- WHAT IS REQUIRED
Within the lines below, the span from the line with "LassalMedia auf Substack (493, 1610)" to the line with "Animation (456, 70)", both ends included, is to be reproduced exactly, with pictures omitted.

Stored data
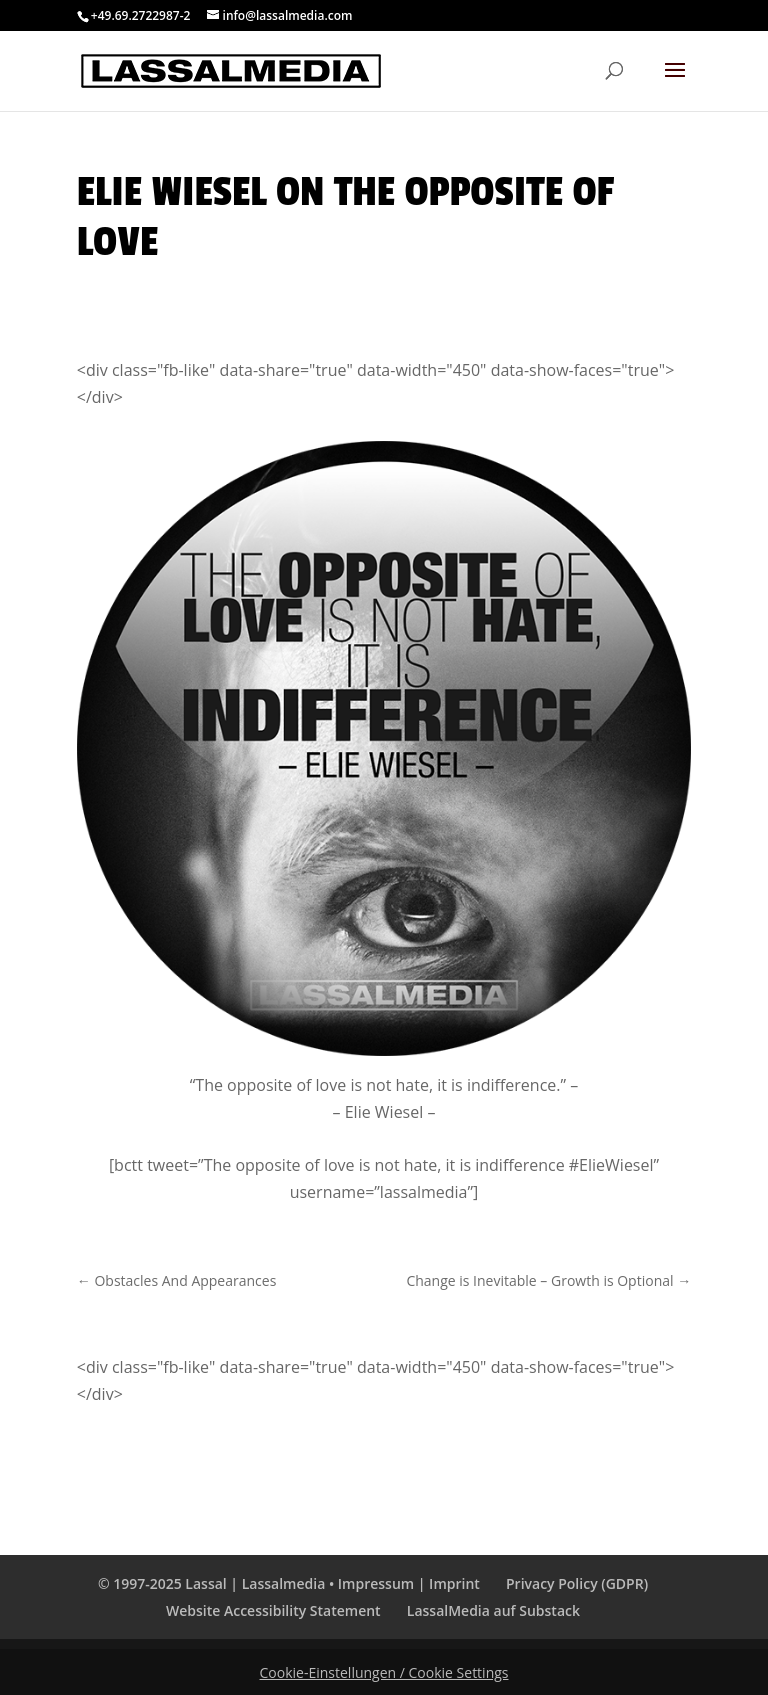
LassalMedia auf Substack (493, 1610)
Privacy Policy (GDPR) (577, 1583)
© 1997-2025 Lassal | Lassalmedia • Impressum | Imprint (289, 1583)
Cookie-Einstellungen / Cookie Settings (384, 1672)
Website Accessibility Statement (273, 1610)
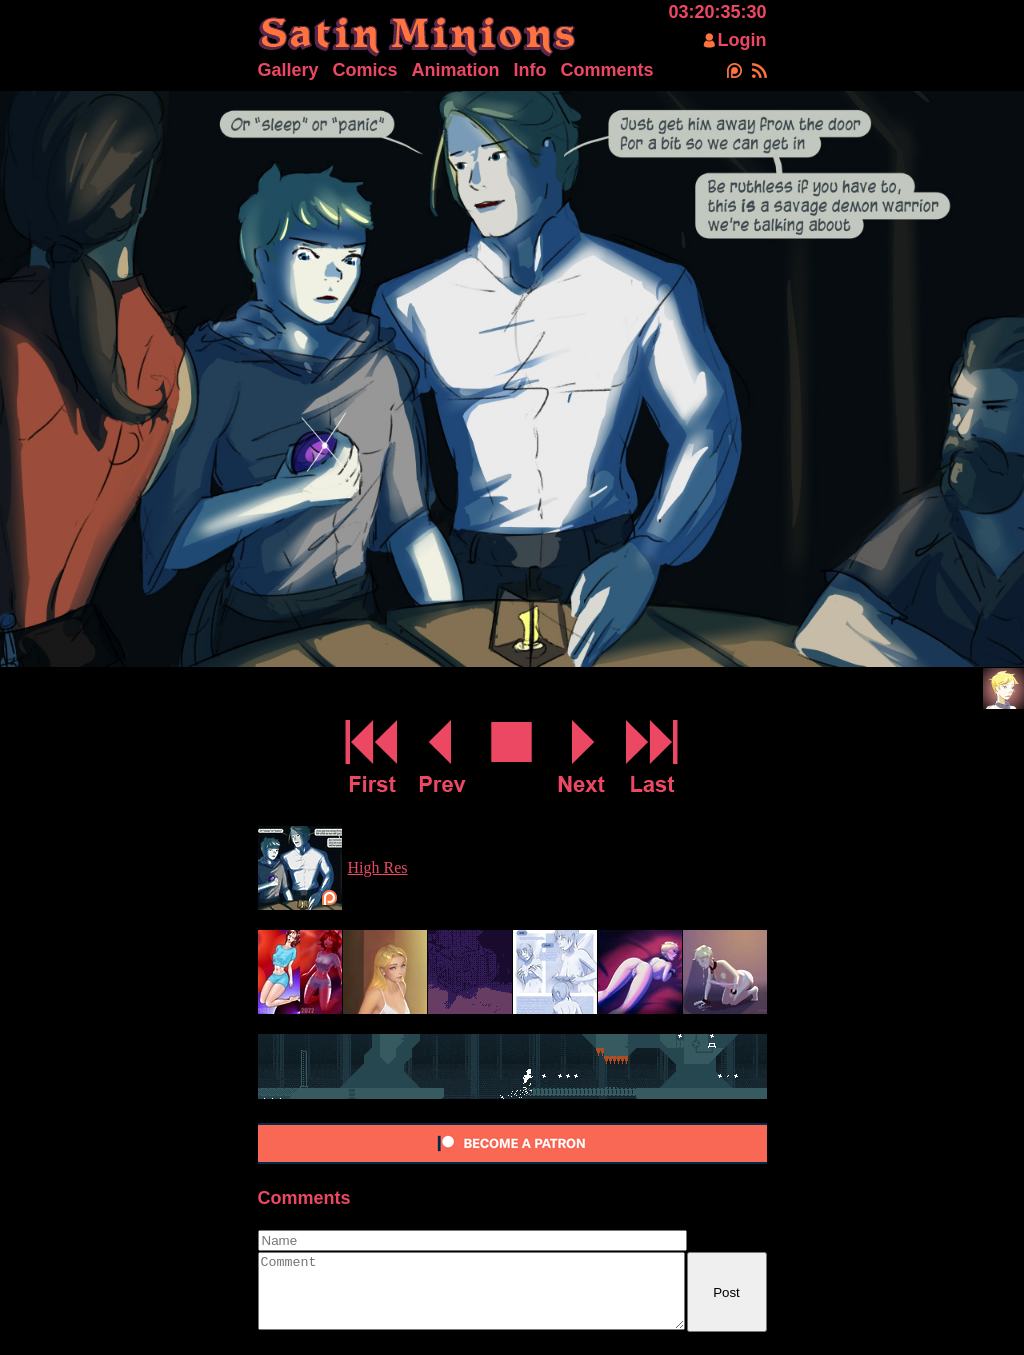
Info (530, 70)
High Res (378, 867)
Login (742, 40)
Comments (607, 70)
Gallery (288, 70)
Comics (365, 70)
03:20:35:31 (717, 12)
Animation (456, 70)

...

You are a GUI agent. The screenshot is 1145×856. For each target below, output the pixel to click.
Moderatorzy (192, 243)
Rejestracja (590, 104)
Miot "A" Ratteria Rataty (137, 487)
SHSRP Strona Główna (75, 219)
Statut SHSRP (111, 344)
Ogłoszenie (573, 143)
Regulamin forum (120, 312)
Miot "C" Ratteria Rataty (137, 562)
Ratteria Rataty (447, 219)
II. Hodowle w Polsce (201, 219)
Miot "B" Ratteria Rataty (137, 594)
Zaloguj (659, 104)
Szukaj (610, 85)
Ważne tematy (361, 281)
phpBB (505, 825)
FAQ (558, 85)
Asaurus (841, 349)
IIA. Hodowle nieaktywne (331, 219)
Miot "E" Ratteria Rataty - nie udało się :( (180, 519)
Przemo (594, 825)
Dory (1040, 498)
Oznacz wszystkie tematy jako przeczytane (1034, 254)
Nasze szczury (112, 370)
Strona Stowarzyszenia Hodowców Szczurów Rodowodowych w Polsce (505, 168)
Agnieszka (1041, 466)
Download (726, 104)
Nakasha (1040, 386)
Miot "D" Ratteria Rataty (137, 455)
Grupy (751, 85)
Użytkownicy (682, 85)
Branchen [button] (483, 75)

- OUTPUT BELOW
LassalMedia auf Substack (493, 1610)
Privacy Policy (GDPR) (577, 1583)
© 1997-2025 Lassal | Lassalmedia • Impressum | Imprint (289, 1583)
Cookie-Einstellungen / Cookie Settings (384, 1672)
Website Accessibility Statement (273, 1610)
Info (530, 70)
High Res (378, 867)
Login (742, 40)
Comments (607, 70)
Gallery (288, 70)
Comics (365, 70)
03:20:35:31 (717, 12)
Animation (456, 70)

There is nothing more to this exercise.